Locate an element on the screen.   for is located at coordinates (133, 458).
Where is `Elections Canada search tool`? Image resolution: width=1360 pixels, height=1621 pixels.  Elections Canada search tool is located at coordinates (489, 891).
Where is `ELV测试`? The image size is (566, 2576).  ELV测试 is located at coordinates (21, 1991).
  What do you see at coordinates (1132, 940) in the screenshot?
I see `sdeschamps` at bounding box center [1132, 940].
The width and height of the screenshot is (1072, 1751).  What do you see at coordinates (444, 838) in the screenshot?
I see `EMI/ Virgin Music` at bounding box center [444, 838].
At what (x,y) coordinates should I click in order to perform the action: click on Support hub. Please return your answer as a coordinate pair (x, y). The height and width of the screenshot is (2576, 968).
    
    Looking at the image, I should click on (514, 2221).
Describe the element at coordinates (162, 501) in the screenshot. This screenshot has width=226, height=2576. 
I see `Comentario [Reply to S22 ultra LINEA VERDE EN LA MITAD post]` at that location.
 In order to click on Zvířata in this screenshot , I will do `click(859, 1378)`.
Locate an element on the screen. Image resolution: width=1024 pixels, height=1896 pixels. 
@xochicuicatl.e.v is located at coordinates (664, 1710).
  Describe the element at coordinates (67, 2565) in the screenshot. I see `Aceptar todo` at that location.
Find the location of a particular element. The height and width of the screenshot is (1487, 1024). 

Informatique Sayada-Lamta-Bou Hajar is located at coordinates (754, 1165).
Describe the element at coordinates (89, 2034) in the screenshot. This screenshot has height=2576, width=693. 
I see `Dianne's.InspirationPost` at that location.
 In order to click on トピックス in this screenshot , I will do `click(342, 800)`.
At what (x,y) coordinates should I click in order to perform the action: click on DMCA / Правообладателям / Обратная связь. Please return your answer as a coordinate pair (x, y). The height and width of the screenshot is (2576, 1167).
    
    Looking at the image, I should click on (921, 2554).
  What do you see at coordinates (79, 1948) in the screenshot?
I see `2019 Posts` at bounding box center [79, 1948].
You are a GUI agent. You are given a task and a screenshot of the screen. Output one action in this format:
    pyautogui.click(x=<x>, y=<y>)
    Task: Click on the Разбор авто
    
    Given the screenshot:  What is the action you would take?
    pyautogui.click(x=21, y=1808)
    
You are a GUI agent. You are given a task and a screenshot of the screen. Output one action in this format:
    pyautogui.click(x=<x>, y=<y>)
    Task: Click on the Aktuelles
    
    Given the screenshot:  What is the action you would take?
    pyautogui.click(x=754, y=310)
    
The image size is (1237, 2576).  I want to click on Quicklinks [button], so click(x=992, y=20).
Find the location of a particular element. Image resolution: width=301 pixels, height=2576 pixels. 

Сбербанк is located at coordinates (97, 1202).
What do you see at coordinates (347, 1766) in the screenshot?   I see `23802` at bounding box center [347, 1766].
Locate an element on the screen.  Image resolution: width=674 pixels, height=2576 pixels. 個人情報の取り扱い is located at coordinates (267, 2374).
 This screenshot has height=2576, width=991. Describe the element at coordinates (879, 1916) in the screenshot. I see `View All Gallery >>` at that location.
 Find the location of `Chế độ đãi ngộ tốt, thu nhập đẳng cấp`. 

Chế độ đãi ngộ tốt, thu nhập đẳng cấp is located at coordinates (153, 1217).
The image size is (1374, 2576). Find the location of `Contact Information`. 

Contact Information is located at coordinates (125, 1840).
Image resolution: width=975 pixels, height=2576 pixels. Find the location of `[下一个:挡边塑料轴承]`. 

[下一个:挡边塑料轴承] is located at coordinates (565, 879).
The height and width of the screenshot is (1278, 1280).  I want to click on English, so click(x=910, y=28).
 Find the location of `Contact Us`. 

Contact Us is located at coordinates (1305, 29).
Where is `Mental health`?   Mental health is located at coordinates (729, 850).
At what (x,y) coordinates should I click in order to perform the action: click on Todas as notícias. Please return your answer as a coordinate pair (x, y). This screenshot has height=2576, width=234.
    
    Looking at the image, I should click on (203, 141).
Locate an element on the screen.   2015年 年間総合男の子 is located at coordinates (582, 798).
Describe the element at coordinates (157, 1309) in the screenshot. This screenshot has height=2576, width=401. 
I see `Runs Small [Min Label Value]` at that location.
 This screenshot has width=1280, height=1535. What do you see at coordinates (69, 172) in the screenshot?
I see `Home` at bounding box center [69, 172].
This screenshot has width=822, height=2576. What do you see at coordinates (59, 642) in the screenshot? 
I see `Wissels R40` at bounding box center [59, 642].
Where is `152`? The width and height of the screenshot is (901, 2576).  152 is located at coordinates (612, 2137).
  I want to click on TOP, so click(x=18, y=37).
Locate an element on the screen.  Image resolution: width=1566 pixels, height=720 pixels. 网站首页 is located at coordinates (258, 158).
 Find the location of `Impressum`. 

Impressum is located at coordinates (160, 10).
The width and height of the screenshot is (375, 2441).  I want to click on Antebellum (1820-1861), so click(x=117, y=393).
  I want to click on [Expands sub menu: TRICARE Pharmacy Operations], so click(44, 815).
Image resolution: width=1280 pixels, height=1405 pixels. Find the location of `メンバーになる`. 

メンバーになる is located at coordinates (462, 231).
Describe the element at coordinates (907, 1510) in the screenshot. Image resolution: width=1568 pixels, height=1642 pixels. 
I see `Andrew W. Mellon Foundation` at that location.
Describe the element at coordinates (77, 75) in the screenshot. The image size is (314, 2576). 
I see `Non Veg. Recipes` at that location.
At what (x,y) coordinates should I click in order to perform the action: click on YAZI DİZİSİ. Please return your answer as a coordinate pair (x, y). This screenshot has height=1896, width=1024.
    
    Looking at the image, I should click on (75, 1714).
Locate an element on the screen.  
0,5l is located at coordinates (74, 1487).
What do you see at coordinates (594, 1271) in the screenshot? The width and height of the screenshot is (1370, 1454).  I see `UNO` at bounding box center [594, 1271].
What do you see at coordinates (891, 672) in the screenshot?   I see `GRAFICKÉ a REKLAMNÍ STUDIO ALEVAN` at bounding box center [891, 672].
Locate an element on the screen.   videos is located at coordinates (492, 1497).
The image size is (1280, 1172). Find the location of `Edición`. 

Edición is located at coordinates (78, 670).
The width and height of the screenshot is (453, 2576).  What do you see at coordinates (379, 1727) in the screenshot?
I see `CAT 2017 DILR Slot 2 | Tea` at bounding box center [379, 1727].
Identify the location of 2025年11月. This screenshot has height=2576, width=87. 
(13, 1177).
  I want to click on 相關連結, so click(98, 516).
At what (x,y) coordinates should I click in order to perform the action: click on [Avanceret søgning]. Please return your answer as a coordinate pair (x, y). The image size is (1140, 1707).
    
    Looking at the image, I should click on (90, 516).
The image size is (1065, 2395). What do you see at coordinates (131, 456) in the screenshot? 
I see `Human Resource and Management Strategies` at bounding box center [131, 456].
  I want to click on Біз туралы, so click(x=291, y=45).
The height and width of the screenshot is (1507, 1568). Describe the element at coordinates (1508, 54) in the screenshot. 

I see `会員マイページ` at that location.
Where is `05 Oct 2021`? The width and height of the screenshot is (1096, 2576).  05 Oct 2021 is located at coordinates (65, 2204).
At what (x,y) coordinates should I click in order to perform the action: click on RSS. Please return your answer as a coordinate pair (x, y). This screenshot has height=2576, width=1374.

§

Retype the whole listing above, line for line and exactly.

Locate an element on the screen.   for is located at coordinates (133, 458).
Where is `Elections Canada search tool`? Image resolution: width=1360 pixels, height=1621 pixels.  Elections Canada search tool is located at coordinates (489, 891).
Where is `ELV测试`? The image size is (566, 2576).  ELV测试 is located at coordinates (21, 1991).
  What do you see at coordinates (1132, 940) in the screenshot?
I see `sdeschamps` at bounding box center [1132, 940].
The width and height of the screenshot is (1072, 1751).  What do you see at coordinates (444, 838) in the screenshot?
I see `EMI/ Virgin Music` at bounding box center [444, 838].
At what (x,y) coordinates should I click in order to perform the action: click on Support hub. Please return your answer as a coordinate pair (x, y). The height and width of the screenshot is (2576, 968).
    
    Looking at the image, I should click on (514, 2221).
Describe the element at coordinates (162, 501) in the screenshot. This screenshot has width=226, height=2576. 
I see `Comentario [Reply to S22 ultra LINEA VERDE EN LA MITAD post]` at that location.
 In order to click on Zvířata in this screenshot , I will do `click(859, 1378)`.
Locate an element on the screen. Image resolution: width=1024 pixels, height=1896 pixels. 
@xochicuicatl.e.v is located at coordinates (664, 1710).
  Describe the element at coordinates (67, 2565) in the screenshot. I see `Aceptar todo` at that location.
Find the location of a particular element. The height and width of the screenshot is (1487, 1024). 

Informatique Sayada-Lamta-Bou Hajar is located at coordinates (754, 1165).
Describe the element at coordinates (89, 2034) in the screenshot. This screenshot has height=2576, width=693. 
I see `Dianne's.InspirationPost` at that location.
 In order to click on トピックス in this screenshot , I will do `click(342, 800)`.
At what (x,y) coordinates should I click in order to perform the action: click on DMCA / Правообладателям / Обратная связь. Please return your answer as a coordinate pair (x, y). The height and width of the screenshot is (2576, 1167).
    
    Looking at the image, I should click on (921, 2554).
  What do you see at coordinates (79, 1948) in the screenshot?
I see `2019 Posts` at bounding box center [79, 1948].
You are a GUI agent. You are given a task and a screenshot of the screen. Output one action in this format:
    pyautogui.click(x=<x>, y=<y>)
    Task: Click on the Разбор авто
    
    Given the screenshot:  What is the action you would take?
    pyautogui.click(x=21, y=1808)
    
You are a GUI agent. You are given a task and a screenshot of the screen. Output one action in this format:
    pyautogui.click(x=<x>, y=<y>)
    Task: Click on the Aktuelles
    
    Given the screenshot:  What is the action you would take?
    pyautogui.click(x=754, y=310)
    
The image size is (1237, 2576).  I want to click on Quicklinks [button], so click(x=992, y=20).
Find the location of a particular element. Image resolution: width=301 pixels, height=2576 pixels. 

Сбербанк is located at coordinates (97, 1202).
What do you see at coordinates (347, 1766) in the screenshot?   I see `23802` at bounding box center [347, 1766].
Locate an element on the screen.  Image resolution: width=674 pixels, height=2576 pixels. 個人情報の取り扱い is located at coordinates (267, 2374).
 This screenshot has height=2576, width=991. Describe the element at coordinates (879, 1916) in the screenshot. I see `View All Gallery >>` at that location.
 Find the location of `Chế độ đãi ngộ tốt, thu nhập đẳng cấp`. 

Chế độ đãi ngộ tốt, thu nhập đẳng cấp is located at coordinates (153, 1217).
The image size is (1374, 2576). Find the location of `Contact Information`. 

Contact Information is located at coordinates (125, 1840).
Image resolution: width=975 pixels, height=2576 pixels. Find the location of `[下一个:挡边塑料轴承]`. 

[下一个:挡边塑料轴承] is located at coordinates (565, 879).
The height and width of the screenshot is (1278, 1280).  I want to click on English, so click(x=910, y=28).
 Find the location of `Contact Us`. 

Contact Us is located at coordinates (1305, 29).
Where is `Mental health`?   Mental health is located at coordinates (729, 850).
At what (x,y) coordinates should I click in order to perform the action: click on Todas as notícias. Please return your answer as a coordinate pair (x, y). This screenshot has height=2576, width=234.
    
    Looking at the image, I should click on (203, 141).
Locate an element on the screen.   2015年 年間総合男の子 is located at coordinates (582, 798).
Describe the element at coordinates (157, 1309) in the screenshot. This screenshot has height=2576, width=401. 
I see `Runs Small [Min Label Value]` at that location.
 This screenshot has width=1280, height=1535. What do you see at coordinates (69, 172) in the screenshot?
I see `Home` at bounding box center [69, 172].
This screenshot has width=822, height=2576. What do you see at coordinates (59, 642) in the screenshot? 
I see `Wissels R40` at bounding box center [59, 642].
Where is `152`? The width and height of the screenshot is (901, 2576).  152 is located at coordinates (612, 2137).
  I want to click on TOP, so click(x=18, y=37).
Locate an element on the screen.  Image resolution: width=1566 pixels, height=720 pixels. 网站首页 is located at coordinates (258, 158).
 Find the location of `Impressum`. 

Impressum is located at coordinates (160, 10).
The width and height of the screenshot is (375, 2441).  I want to click on Antebellum (1820-1861), so click(x=117, y=393).
  I want to click on [Expands sub menu: TRICARE Pharmacy Operations], so click(44, 815).
Image resolution: width=1280 pixels, height=1405 pixels. Find the location of `メンバーになる`. 

メンバーになる is located at coordinates (462, 231).
Describe the element at coordinates (907, 1510) in the screenshot. Image resolution: width=1568 pixels, height=1642 pixels. 
I see `Andrew W. Mellon Foundation` at that location.
Describe the element at coordinates (77, 75) in the screenshot. The image size is (314, 2576). 
I see `Non Veg. Recipes` at that location.
At what (x,y) coordinates should I click in order to perform the action: click on YAZI DİZİSİ. Please return your answer as a coordinate pair (x, y). This screenshot has height=1896, width=1024.
    
    Looking at the image, I should click on (75, 1714).
Locate an element on the screen.  
0,5l is located at coordinates (74, 1487).
What do you see at coordinates (594, 1271) in the screenshot? The width and height of the screenshot is (1370, 1454).  I see `UNO` at bounding box center [594, 1271].
What do you see at coordinates (891, 672) in the screenshot?   I see `GRAFICKÉ a REKLAMNÍ STUDIO ALEVAN` at bounding box center [891, 672].
Locate an element on the screen.   videos is located at coordinates (492, 1497).
The image size is (1280, 1172). Find the location of `Edición`. 

Edición is located at coordinates (78, 670).
The width and height of the screenshot is (453, 2576).  What do you see at coordinates (379, 1727) in the screenshot?
I see `CAT 2017 DILR Slot 2 | Tea` at bounding box center [379, 1727].
Identify the location of 2025年11月. This screenshot has height=2576, width=87. 
(13, 1177).
  I want to click on 相關連結, so click(98, 516).
At what (x,y) coordinates should I click in order to perform the action: click on [Avanceret søgning]. Please return your answer as a coordinate pair (x, y). The image size is (1140, 1707).
    
    Looking at the image, I should click on (90, 516).
The image size is (1065, 2395). What do you see at coordinates (131, 456) in the screenshot? 
I see `Human Resource and Management Strategies` at bounding box center [131, 456].
  I want to click on Біз туралы, so click(x=291, y=45).
The height and width of the screenshot is (1507, 1568). Describe the element at coordinates (1508, 54) in the screenshot. 

I see `会員マイページ` at that location.
Where is `05 Oct 2021`? The width and height of the screenshot is (1096, 2576).  05 Oct 2021 is located at coordinates (65, 2204).
At what (x,y) coordinates should I click in order to perform the action: click on RSS. Please return your answer as a coordinate pair (x, y). This screenshot has height=2576, width=1374.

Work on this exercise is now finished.